Steve Turner is pleased to present Probable Presence, a solo exhibition of new work by Iowa City-based Kevin McNamee-Tweed consisting of nearly sixty small-scale works: ceramic paintings, paintings on fabric, drawings and an artist’s book.
McNamee-Tweed’s drawings and ceramic paintings are no larger than a sheet of letter-sized paper, while his paintings on fabric span upwards from there, the largest equal to a newspaper spread. The ceramic paintings are irregularly shaped, textured with incised lines and pinches of clay, and finished with a wide range of glazes.
The drawings are on irregularly shaped pieces of paper with lines that are scratchy, sinuous, dense or spare. The paintings on fabric reveal process, some with pencil or ink, suggesting an edit, some with a collaged element and many finished with a hand-made frame.
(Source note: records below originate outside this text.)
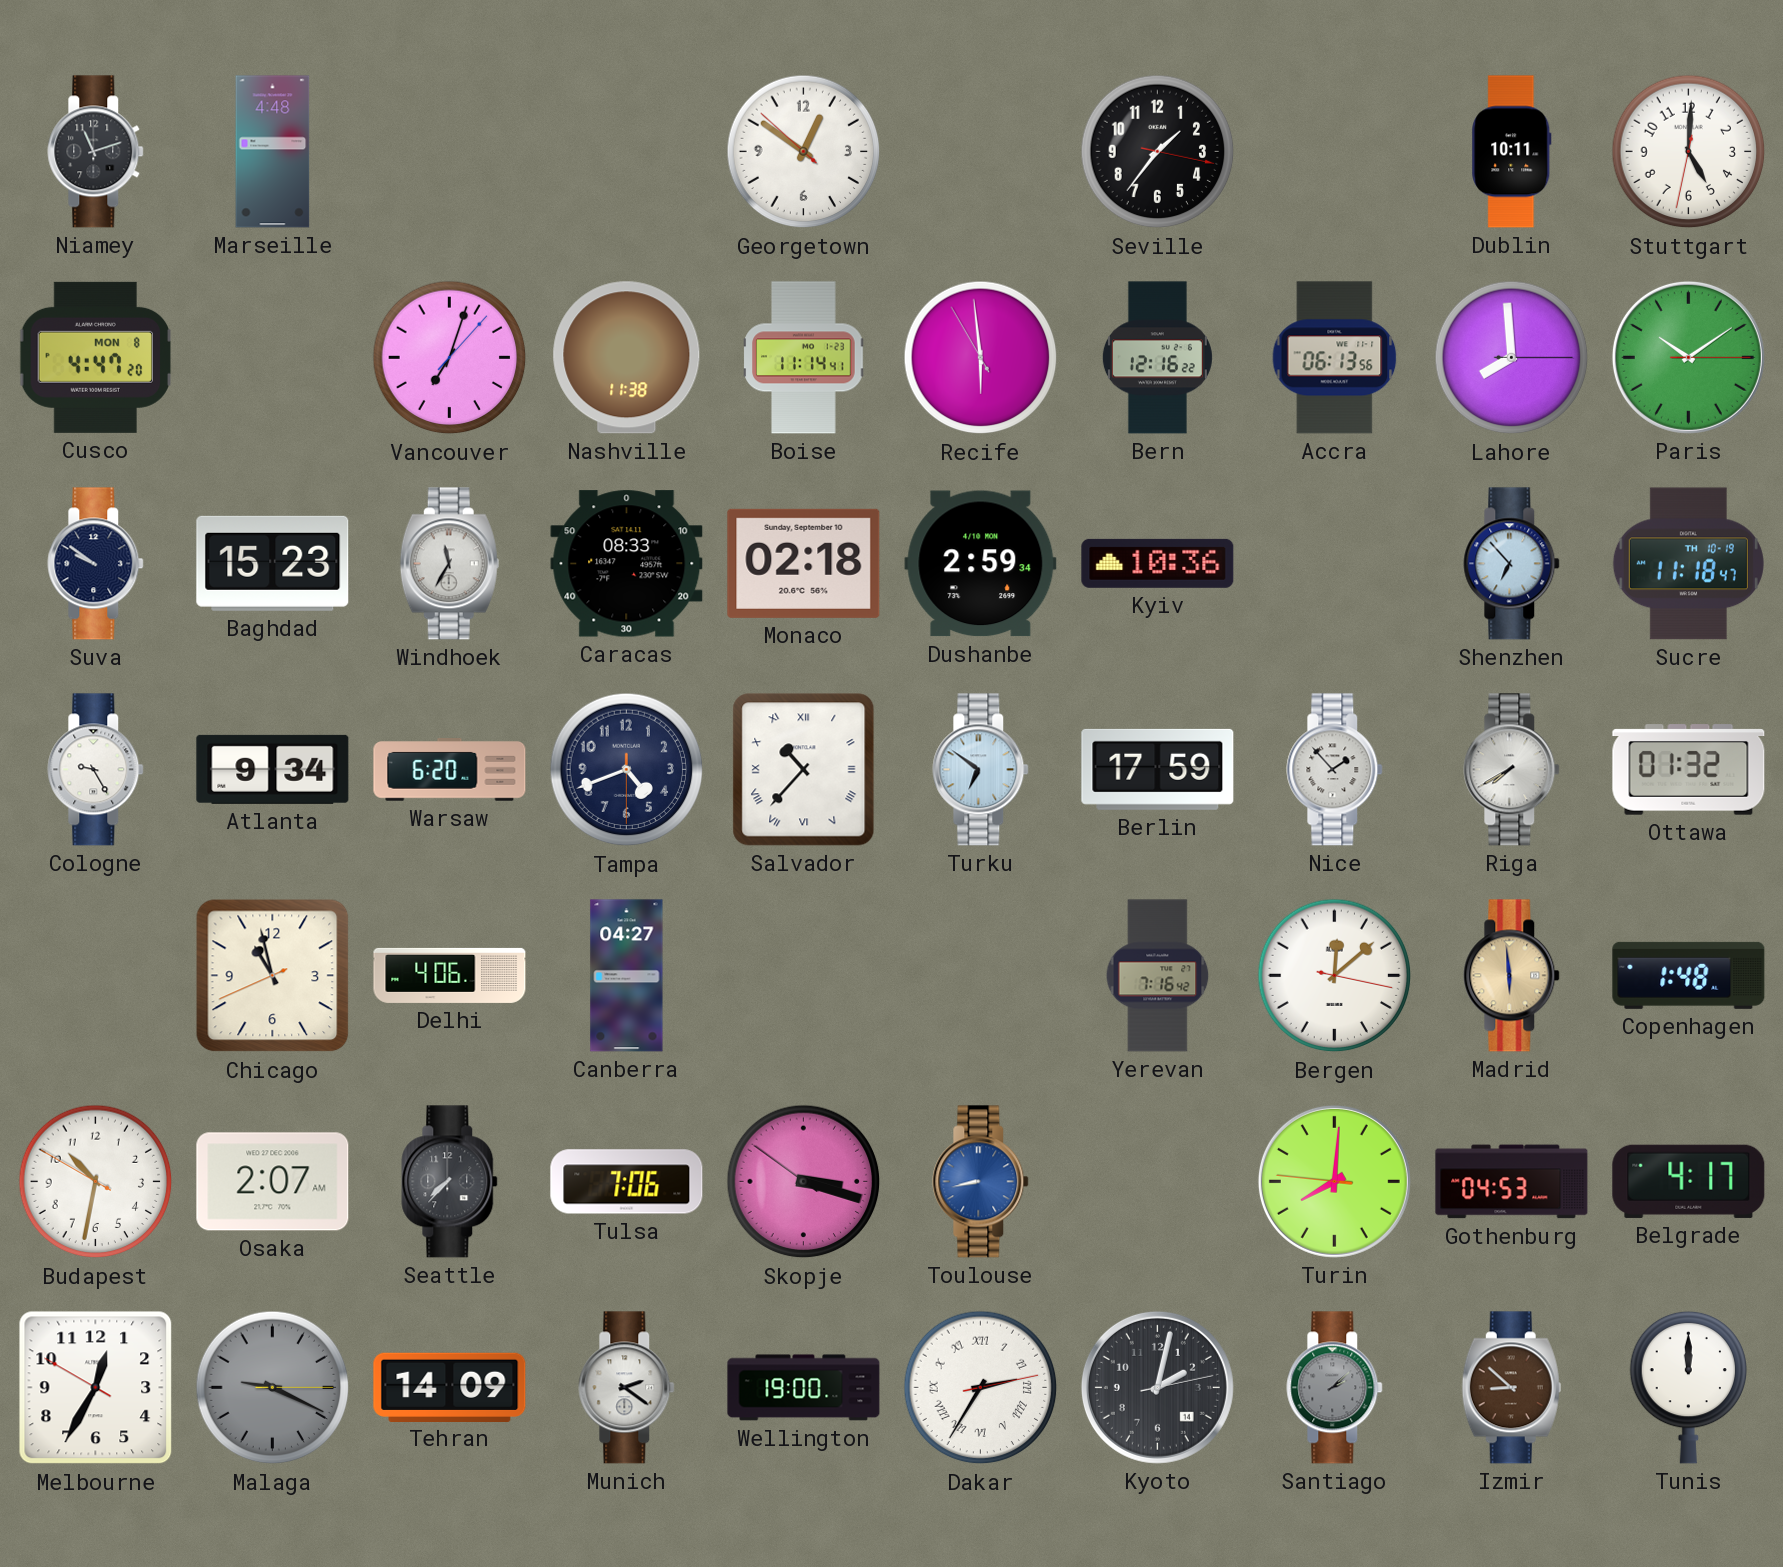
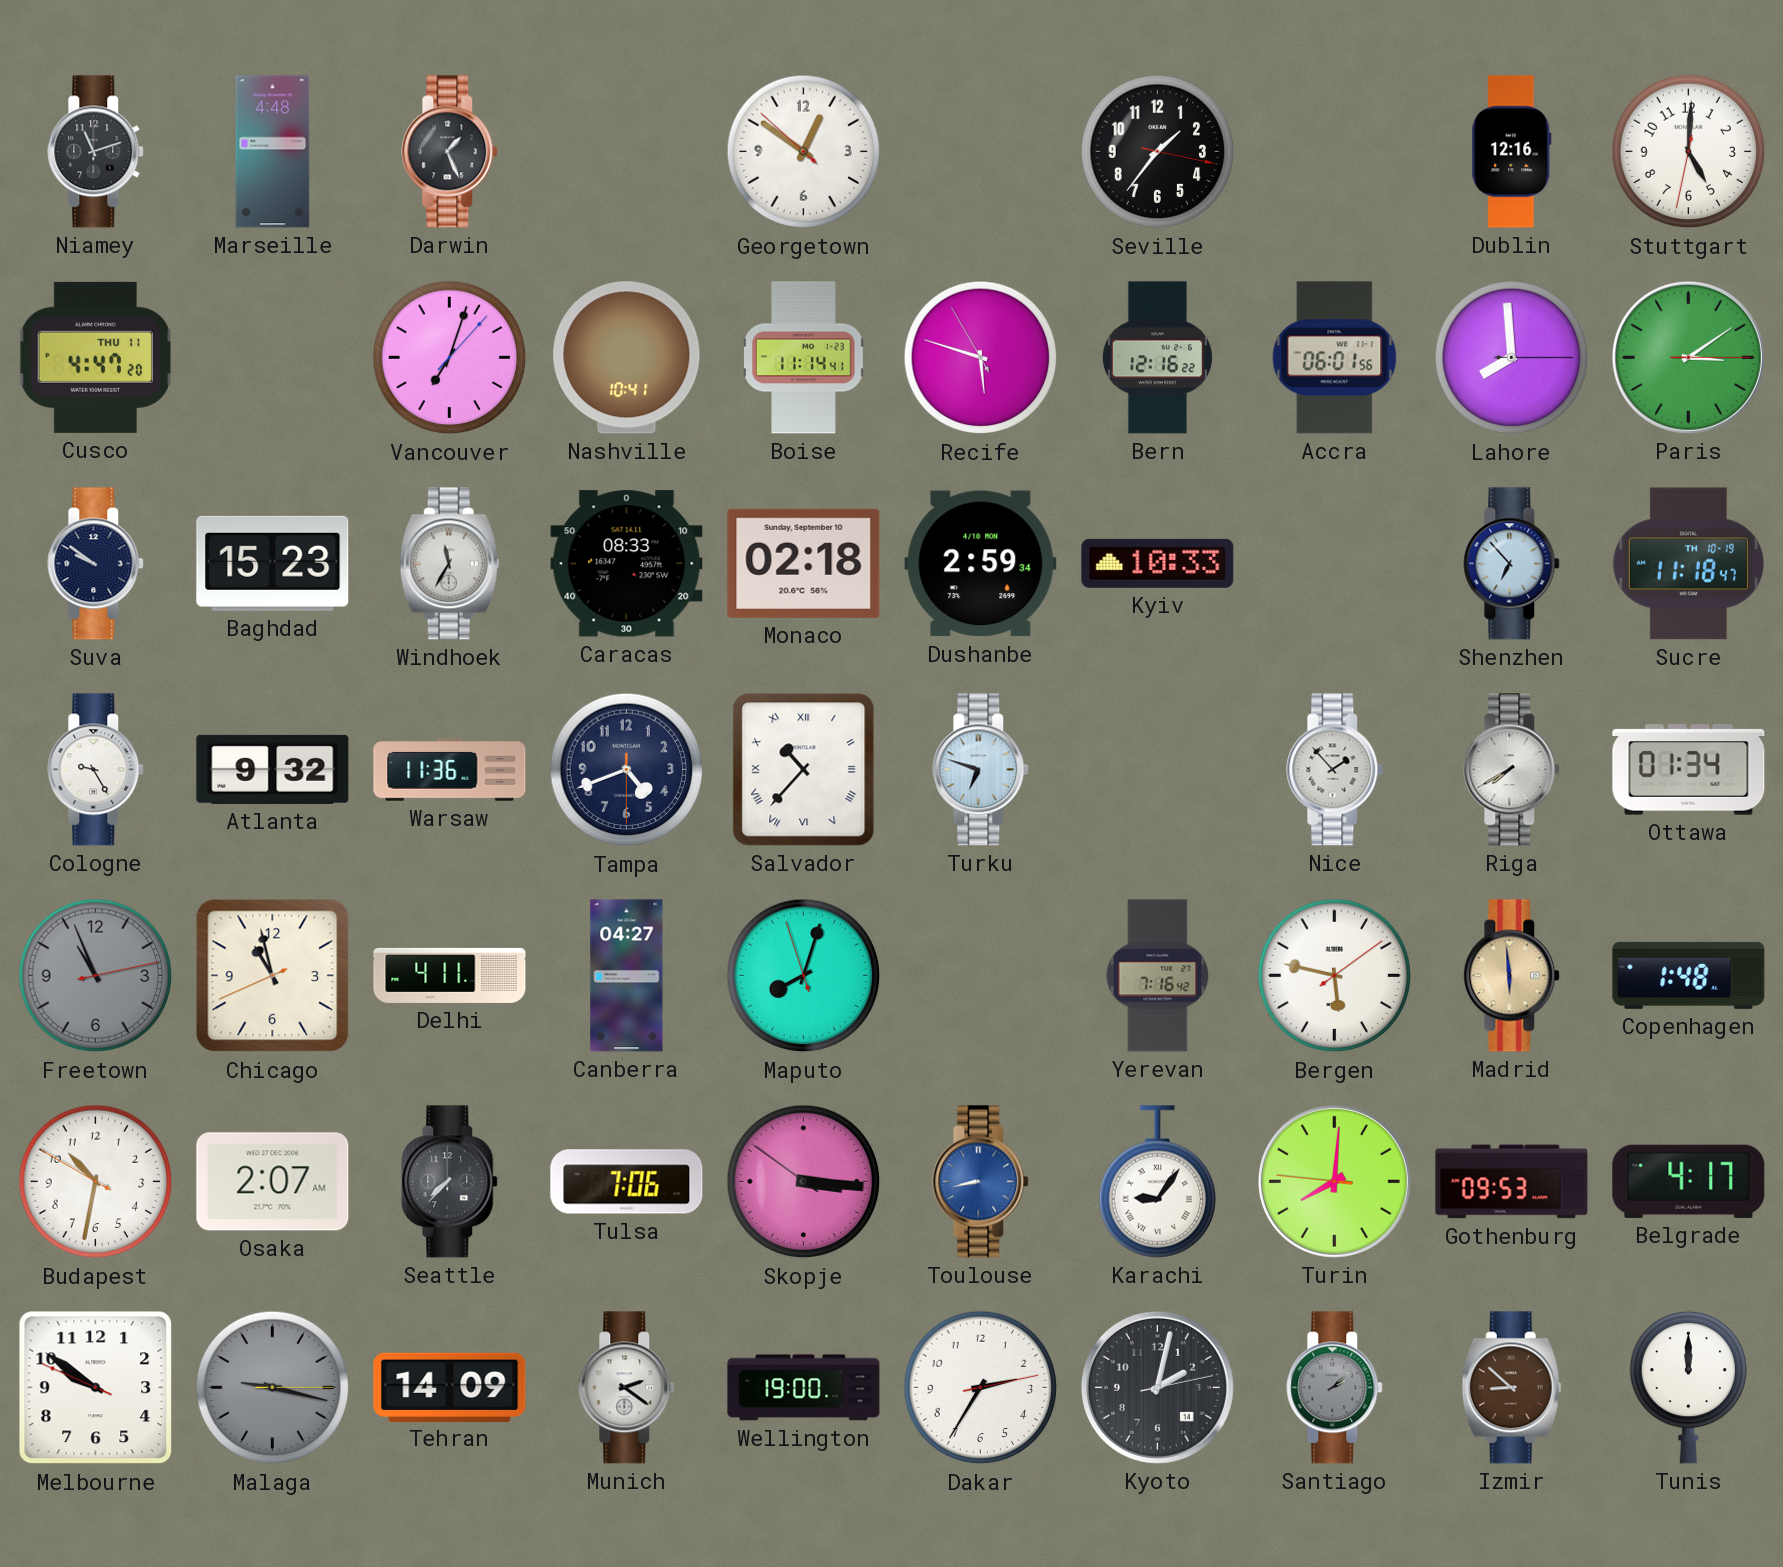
Darwin: none -> 1:26
Dublin: 10:11 -> 12:16
Cusco date: MON 8 -> THU 11
Nashville: 11:38 -> 10:41
Recife: 5:58 -> 5:47
Accra: 06:13 -> 06:01
Paris: 10:09 -> 3:09
Kyiv: 10:36 -> 10:33
Atlanta: 9:34 -> 9:32
Warsaw: 6:20 -> 11:36
Turku: 6:51 -> 6:48
Berlin: 17:59 -> none
Ottawa: 01:32 -> 01:34
Freetown: none -> 10:56
Delhi: 4:06 -> 4:11
Maputo: none -> 8:02
Bergen: 12:08 -> 5:47
Skopje: 3:17 -> 3:15
Karachi: none -> 9:06
Gothenburg: 04:53 -> 09:53
Melbourne: 12:34 -> 9:50
Malaga: 9:19 -> 9:17
Dakar numerals: Roman -> Arabic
McNamee-Tweed’s works depict images that reflect the artist’s wide array of thoughts and observations in which words figure prominently. Long Red Haired Woodpecker is a literal depiction of a long-haired woodpecker pecking a tree with its long red hair hanging down. It is a species of the artist’s invention, not to be confused with the actual “hairy woodpecker” or “downy woodpecker.” Stop exists in two versions: as a ceramic painting and as an acrylic on canvas painting. Both depict the word “STOP” spelled backwards with each letter also depicted backwards. Another fanciful image also exists in two diferent works: Painter, Thinker, Creator (The Boats) and Painter, Boats. Both show a painter in front of his outdoor easel as he looks at a landscape featuring boats on a tree-lined sea. In contrast, the painter’s canvas shows only two blobby shapes against a blue background. Three four-letter words—long, stop and boat—loom large in each work.
As words are prominent in McNamee-Tweed’s paintings and drawings, they are nearly entirely absent in his latest artist’s book, where the only words to appear are those on the cover: “Kevin McNamee-Tweed Paintings.” Inside are 150 photographs of signage, ranging from the handmade to the mass produced, each captured by McNamee-Tweed with a simple digital camera, never a phone, during the months leading up to the exhibition. According to the artist, the book functions as a catalog of signs.